Zeszłoroczna wojna w Gruzji pokazała, że Moskwa jest zdeterminowana bronić własnych interesów polityczno-energetycznych wykorzystując do tego siły zbrojne. Co więcej, po okresie pewnej niepewności, Rosja przypomniała o swojej roli na Kaukazie, w tym też jego południowej części. Implikacje interwencji, która doprowadziła do ostatecznego oderwania Abchazji i Osetii Płd. od Gruzji należy rozpatrywać również w innych wymiarach. Kraje regionu oraz Azji Centralnej dostały jasny sygnał od Zachodu – nie kiwniemy palcem, aby ochronić was przed gniewem Moskwy. Usankcjonowanie wolnej ręki Rosji na strategicznym z energetycznego punktu widzenia obszarze bardzo wzmocniło pozycję Federacji Rosyjskiej.
Kolejnym skutkiem ówczesnej interwencji wojsk rosyjskich jest utwierdzenie opinii o Kaukazie jako regionie niestabilnym, niepewnym, a więc ryzykownym z punktu widzenia inwestorów. Budowa infrastruktury przesyłowej sama z siebie jest bardzo kosztowna, a na Kaukazie jest dodatkowo narażona na ryzyko starć zbrojnych. Bez silnego wsparcia rządów państw trzecich trudno będzie zebrać kapitał na jakiekolwiek istotne inwestycje.

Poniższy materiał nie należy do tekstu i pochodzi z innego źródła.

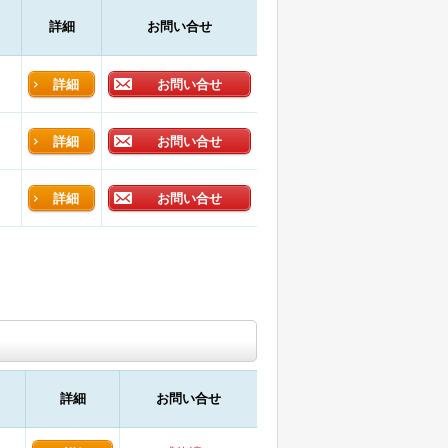
詳細
お問い合せ
詳細
お問い合せ
詳細
お問い合せ
詳細
お問い合せ
詳細
お問い合せ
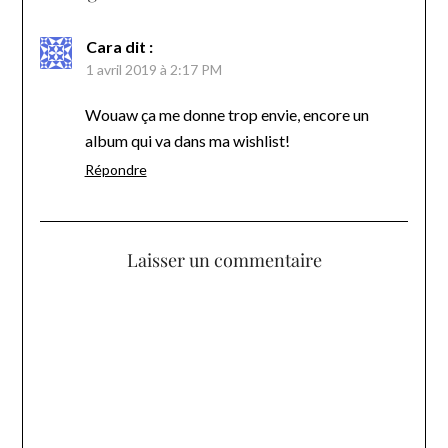
Cara
dit :
1 avril 2019 à 2:17 PM
Wouaw ça me donne trop envie, encore un
album qui va dans ma wishlist!
Répondre
Laisser un commentaire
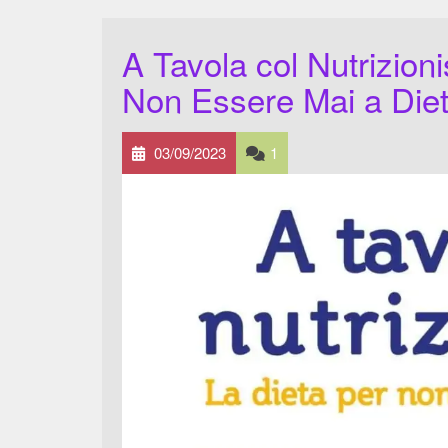
A Tavola col Nutrizionis
Non Essere Mai a Die
03/09/2023
1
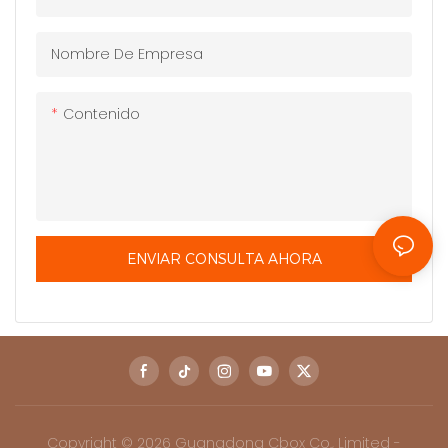
Nombre De Empresa
Contenido
ENVIAR CONSULTA AHORA
Copyright © 2026 Guangdong Cbox Co., Limited -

W tym nowym środowisku międzynarodowym Turcja musiała odnaleźć dla siebie właściwą rolę. Bliskie związki z Gruzją, przez terytorium której biegną dwa żywotne dla Ankary rurociągi (Baku-Tbilisi-Ceyhan oraz Baku-Tbilisi-Erzurum) znalazły się na cenzurowanym w Moskwie. Handlowa wojenka rosyjsko-turecka rozgrywająca się równolegle z rosyjskimi pretensjami o obecność amerykańskich okrętów na Morzu Czarnym tuż po interwencji w Gruzji pokazała, jak słaba jest Turcja w starciu z Rosją.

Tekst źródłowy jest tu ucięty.